Par des mémoires enregistrés le 4 août 2025 et 8 décembre 2026, la SA d’HLM du Moulin Vert, représentée par Me Rochmann-Sacksick, a transmis au tribunal l’arrêté du maire de l’Etang-la-Ville du 25 juillet 2025 portant permis de construire modificatif.
Par des mémoires enregistrés le 4 novembre 2025 et le 7 janvier 2026, les requérants, représentés par Me Davy, persistent dans les conclusions de leur requête, demandent en outre au tribunal d’annuler l’arrêté du 25 juillet 2025 et portent à 12 000 euros la somme réclamée au titre de l’article L. 761-1 du code de justice administrative.
Ils soutiennent que :
les vices constatés ne sont pas régularisés ; le plan topographique de l’état initial du terrain dressé par un géomètre expert le 16 septembre 2021 n’a pas été produit ; les mesures et niveaux du terrain naturel ont été modifiés par rapport au dossier initial et à celui du premier permis de construire modificatif ; la pente du terrain naturel au droit de la limite séparative Nord-Est est passée de 14,3 à 14,9 % et l’angle et la pente du terrain naturel au niveau de la limite séparative Sud-Ouest ont été modifiés ; le niveau du terrain naturel n’est donc pas restitué dans une marge de 2,5 mètres sur l’ensemble des limites séparatives ;
le permis de construire modificatif n° 2 est entaché de vices propres ; seule la production du plan topographique réalisé en 2021 permettrait de connaître exactement le niveau du terrain naturel et, par suite, la hauteur des constructions ; le niveau du sol n’a pas été correctement pris en compte dès lors qu’il n’est pas tenu compte des rampes d’accès extérieures des maisons existantes ; la hauteur du bâtiment C n’est pas précisée et le dossier ne permet donc pas de s’assurer du respect des règles du PLU (hauteur maximale utilisée sur 75 % maximum de l’emprise au sol et hauteur maximale des 25 % restant fixée à 4 mètres) ; le terrain naturel a été mal apprécié en tout point du terrain d’assiette ; le projet est contraire aux règles de hauteur du règlement du PLU ;
conformément aux dispositions du plan local d’urbanisme (PLU), « le terrain naturel est celui qui existe à la date de l’autorisation de construire (…) même si la topographie du terrain a été avant cette date modifiée » ; il y a donc lieu de tenir compte des rampes d’accès aux garages et de la terrasse ; le terrain naturel est donc le niveau bas des garages et rez-de-chaussée semi-enterrés ;
le niveau réel du sol naturel n’a pas été pris en compte pour calculer la hauteur des constructions ;
la société pétitionnaire aurait dû faire application de la RE2020 à son projet de modification, le permis initial étant soumis à cette règlementation.

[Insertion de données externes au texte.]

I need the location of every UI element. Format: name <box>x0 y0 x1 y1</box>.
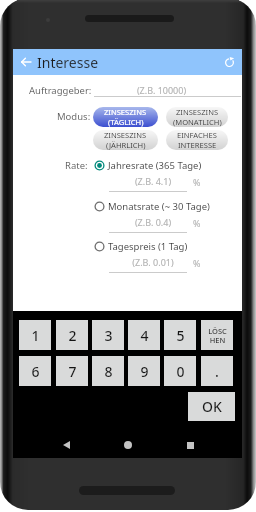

Par des mémoires enregistrés le 4 août 2025 et le 6 février 2026, la SA d’HLM du Moulin Vert, représentée par Me Rochmann-Sacksick, demande au tribunal de rejeter la requête et de mettre à la charge des requérants une somme de 12 000 euros en application de l’article L. 761-1 du code de justice administrative.
Elle fait valoir que :
- les vices ont été régularisés par le permis de construire modificatif du 25 juillet 2025 dont la notice prévoit expressément que « le terrain naturel sera inchangé dans la bande des 2,50 mètres par rapport aux limites séparatives » ; les variations de la pente et du niveau du terrain naturel notées par les requérants sont infimes ; le terrain naturel entre les bâtiments A et B et au niveau des façades des bâtiments A et C n’a pas été modifié ;
- il n’y a pas lieu de tenir compte des rampes d’accès aux garages existants pour déterminer le niveau du terrain naturel ; ces garages sont des sous-sols et non des rez-de-chaussée ;
- la coupe BB’ fait correctement apparaître un dénivelé de 0,57 mètres ;
- la terrasse de la construction existante ne constitue pas le terrain naturel ; la hauteur des deux parties concernées du bâtiment C est inférieure à 4 mètres par rapport au terrain naturel et même par rapport à la terrasse en cause ;
- le permis de construire modificatif n° 2 n’était pas soumis à la RE2020 ; ce moyen est irrecevable au regard de l’article R. 600-5 du code de l’urbanisme et du champ de la discussion après un jugement avant-dire droit ; le permis de construire initial n’était pas soumis à cette règlementation.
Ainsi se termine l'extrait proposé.